Listening to Soft Cell’s Memorabilia. Mapping out the concept of a memorial.

…It is a relative of monument, runs in the same league, belongs to this system that aims to structure time, systematise history and past, to organise memory…

m e m o r y

What is the purpose of a monument or a memorial? Is it a site of rememberance, re-memberance… a site for revisiting memories?
But whose memories? Whose memoirs?
The Memorial to Women in Times of War was initiated by veterans’ organisations and by the families of the fallen.
Their memories? The artists’ memories? Wartime women’s memories? Nation’s memories? Collective memories?

If one considers memory as the ability to remember, is a memorial then a tool for remembering? Is it’s function to activate memory?
Certain memories perhaps? Questions of authorship rise again.

f o r g e t f u l n e s s

Would it help if I looked into the other direction, into the other end of the memory.
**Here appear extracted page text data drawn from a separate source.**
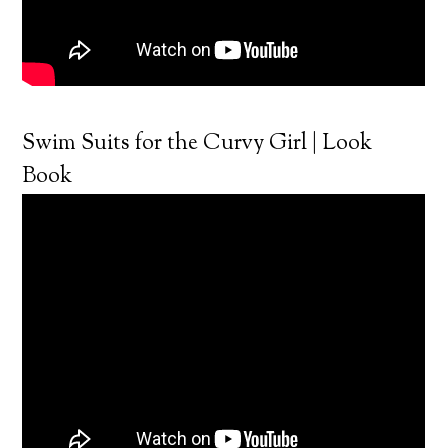
Swim Suits for the Curvy Girl | Look
Book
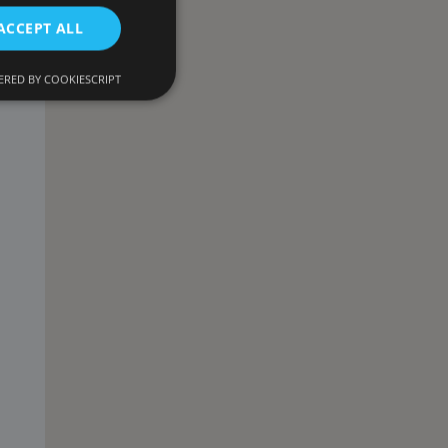
ACCEPT ALL
RED BY COOKIESCRIPT
d
e website cannot be
onsent and privacy
. It records data on
ivacy policies and
 are honored in
ecurity in preventing
escription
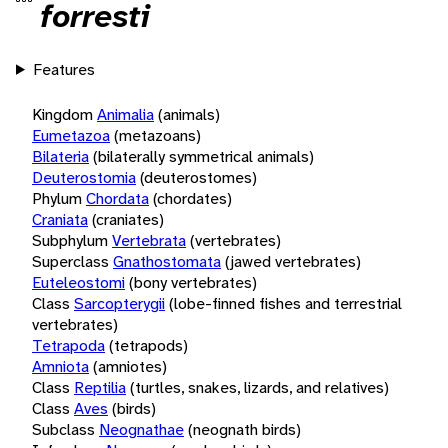
forresti
Features
Kingdom
Animalia
(animals)
Eumetazoa
(metazoans)
Bilateria
(bilaterally symmetrical animals)
Deuterostomia
(deuterostomes)
Phylum
Chordata
(chordates)
Craniata
(craniates)
Subphylum
Vertebrata
(vertebrates)
Superclass
Gnathostomata
(jawed vertebrates)
Euteleostomi
(bony vertebrates)
Class
Sarcopterygii
(lobe-finned fishes and terrestrial
vertebrates)
Tetrapoda
(tetrapods)
Amniota
(amniotes)
Class
Reptilia
(turtles, snakes, lizards, and relatives)
Class
Aves
(birds)
Subclass
Neognathae
(neognath birds)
What does it mean to forget?
Moment when something falls into indifference, negligence, something slips out of memory, turns into amnesia…into mundane, into something that doesn’t rise above, doesn’t transcend…?

Monuments as p a r t i c l e s
How to remember women in times of war? (it is interesting how this English translation somehow activates the memorial, brings it into present tense, whereas the Finnish version Sodanajan naisen muistomerkki, takes it back to past.) The wars are not over yet.
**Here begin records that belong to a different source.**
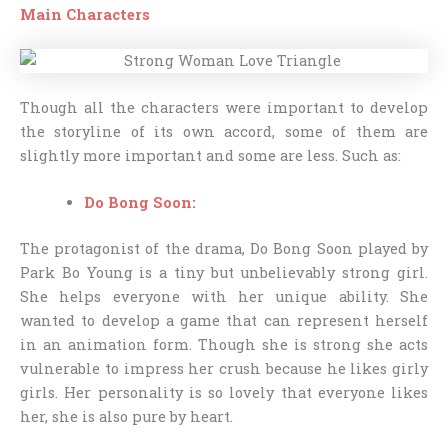
Main Characters
Though all the characters were important to develop
the storyline of its own accord, some of them are
slightly more important and some are less. Such as:
Do Bong Soon:
The protagonist of the drama, Do Bong Soon played by
Park Bo Young is a tiny but unbelievably strong girl.
She helps everyone with her unique ability. She
wanted to develop a game that can represent herself
in an animation form. Though she is strong she acts
vulnerable to impress her crush because he likes girly
girls. Her personality is so lovely that everyone likes
her, she is also pure by heart.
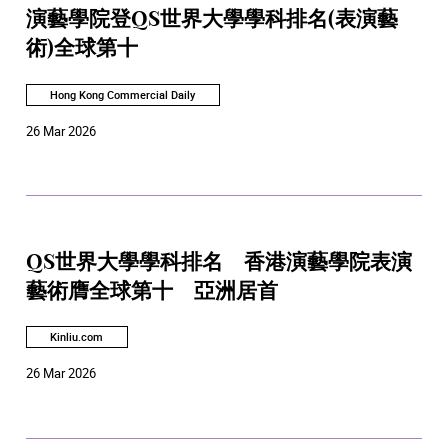
演藝學院登QS世界大學學科排名(表演藝
術)全球第十
Hong Kong Commercial Daily
26 Mar 2026
QS世界大學學科排名 香港演藝學院表演
藝術膺全球第十 亞洲居首
Kinliu.com
26 Mar 2026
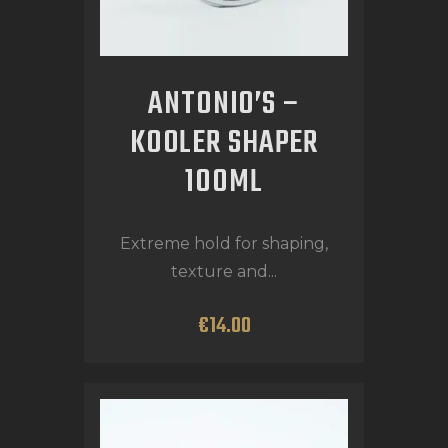
ANTONIO’S –
KOOLER SHAPER
100ML
Extreme hold for shaping,
texture and...
€
14
.
00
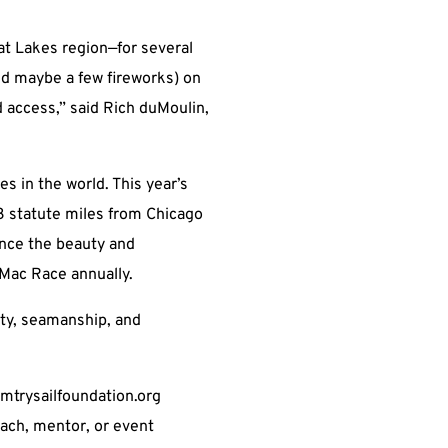
at Lakes region—for several
and maybe a few fireworks) on
 access,” said Rich duMoulin,
s in the world. This year’s
3 statute miles from Chicago
ence the beauty and
 Mac Race annually.
ety, seamanship, and
rmtrysailfoundation.org
oach, mentor, or event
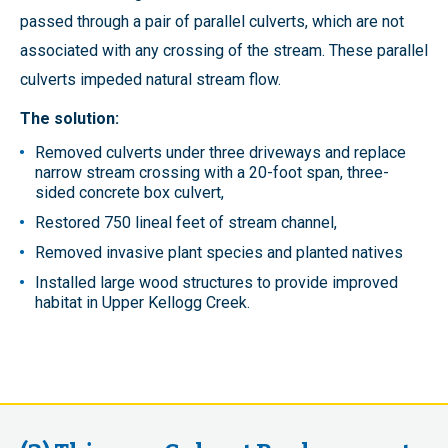
passed through a pair of parallel culverts, which are not
associated with any crossing of the stream. These parallel
culverts impeded natural stream flow.
The solution:
Removed culverts under three driveways and replace
narrow stream crossing with a 20-foot span, three-
sided concrete box culvert,
Restored 750 lineal feet of stream channel,
Removed invasive plant species and planted natives
Installed large wood structures to provide improved
habitat in Upper Kellogg Creek.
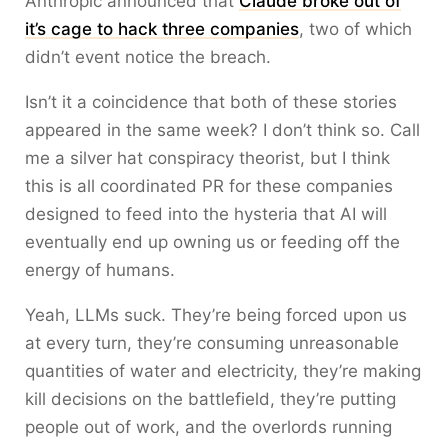
Anthropic announced that
Claude broke out of
it’s cage to hack three companies
, two of which
didn’t event notice the breach.
Isn’t it a coincidence that both of these stories
appeared in the same week? I don’t think so. Call
me a silver hat conspiracy theorist, but I think
this is all coordinated PR for these companies
designed to feed into the hysteria that AI will
eventually end up owning us or feeding off the
energy of humans.
Yeah, LLMs suck. They’re being forced upon us
at every turn, they’re consuming unreasonable
quantities of water and electricity, they’re making
kill decisions on the battlefield, they’re putting
people out of work, and the overlords running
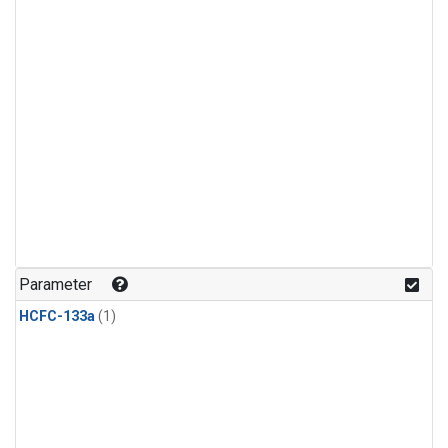
Parameter
HCFC-133a
(1)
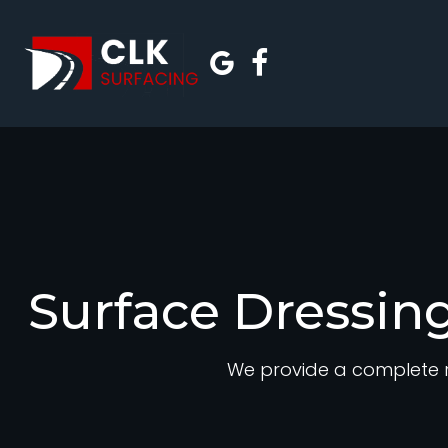
Surface Dressing
We provide a complete r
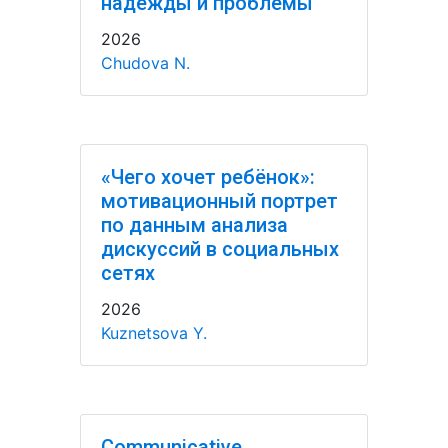
надежды и проблемы
2026
Chudova N.
«Чего хочет ребёнок»:
мотивационный портрет
по данным анализа
дискуссий в социальных
сетях
2026
Kuznetsova Y.
Communicative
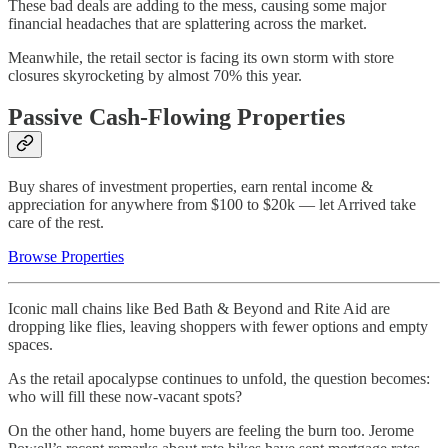
These bad deals are adding to the mess, causing some major
financial headaches that are splattering across the market.
Meanwhile, the retail sector is facing its own storm with store
closures skyrocketing by almost 70% this year.
Passive Cash-Flowing Properties
Buy shares of investment properties, earn rental income &
appreciation for anywhere from $100 to $20k — let Arrived take
care of the rest.
Browse Properties
Iconic mall chains like Bed Bath & Beyond and Rite Aid are
dropping like flies, leaving shoppers with fewer options and empty
spaces.
As the retail apocalypse continues to unfold, the question becomes:
who will fill these now-vacant spots?
On the other hand, home buyers are feeling the burn too. Jerome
For years I’ve passed this memorial without noticing it. I have not seen it.
How can something that is so monumental disappear, blend into the everyday? What does a monument do when it is invisible?
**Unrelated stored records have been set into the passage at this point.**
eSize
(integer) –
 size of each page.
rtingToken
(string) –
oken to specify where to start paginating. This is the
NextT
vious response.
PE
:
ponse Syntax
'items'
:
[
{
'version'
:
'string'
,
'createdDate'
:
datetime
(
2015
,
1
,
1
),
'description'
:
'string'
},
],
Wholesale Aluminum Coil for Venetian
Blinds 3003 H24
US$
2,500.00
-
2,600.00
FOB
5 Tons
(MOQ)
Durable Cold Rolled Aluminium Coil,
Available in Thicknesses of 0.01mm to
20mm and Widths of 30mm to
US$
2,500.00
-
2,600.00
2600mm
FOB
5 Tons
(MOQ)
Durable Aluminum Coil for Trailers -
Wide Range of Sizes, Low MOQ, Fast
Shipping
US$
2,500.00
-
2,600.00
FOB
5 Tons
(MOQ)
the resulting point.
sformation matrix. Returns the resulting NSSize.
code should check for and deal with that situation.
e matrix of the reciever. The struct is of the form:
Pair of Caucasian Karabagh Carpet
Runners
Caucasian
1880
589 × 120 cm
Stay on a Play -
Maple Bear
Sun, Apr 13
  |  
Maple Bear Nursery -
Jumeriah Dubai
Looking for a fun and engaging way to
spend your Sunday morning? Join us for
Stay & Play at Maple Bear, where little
If memory is something that is already in the past, is the event of the memorial always in the past? Are monuments and memorials components that function and work in the past, or rather are they particles that work with the past. Are they stable, stationary and always still? Or do they, just by existing travel between times, decades, spaces, places and mindsets?

Heikki Häiväoja: Memorial for Women in Times of War, 1996. Picture taken on Mother’s Day 2016, Selina Väliheikki.

 

monument
noun
1 a stone monument was built to mark the site: memorial; statue, pillar, column, obelisk, cross; cairn, dolmen, cromlech, monolith, megalith, henge, stone circle; cenotaph, tomb, mausoleum, shrine, sepulchre, reliquary; Buddhism chorten.

2 a monument of granite was placed over the grave: gravestone, headstone, tombstone.

3 the restored airfield is a monument to a past era of aviation | a musical work which is an astonishing monument of skill and industry: testament, record, reminder, remembrance, memorial, commemoration, witness, token; example, exemplar, model, archetype, pattern, nonpareil, paragon.
Source: Thesaurus Dictionary

monument |ˈmɒnjʊm(ə)nt|
noun
a statue, building, or other structure erected to commemorate a notable person or event. a simple stone monument marked the nearby crash site. a monument to Magellan is in the main square of the city.

• a statue or other structure placed over a grave in memory of the dead. a handsome monument of granite is placed over the grave.

• a building, structure, or site that is of historical importance or interest: the amphitheatre is one of the many Greek monuments in Sicily.

• an enduring and memorable example of something: recordings that are a monument to the art of playing the piano.

ORIGIN Middle English (denoting a burial place): via French from Latin monumentum, from monere ‘remind’.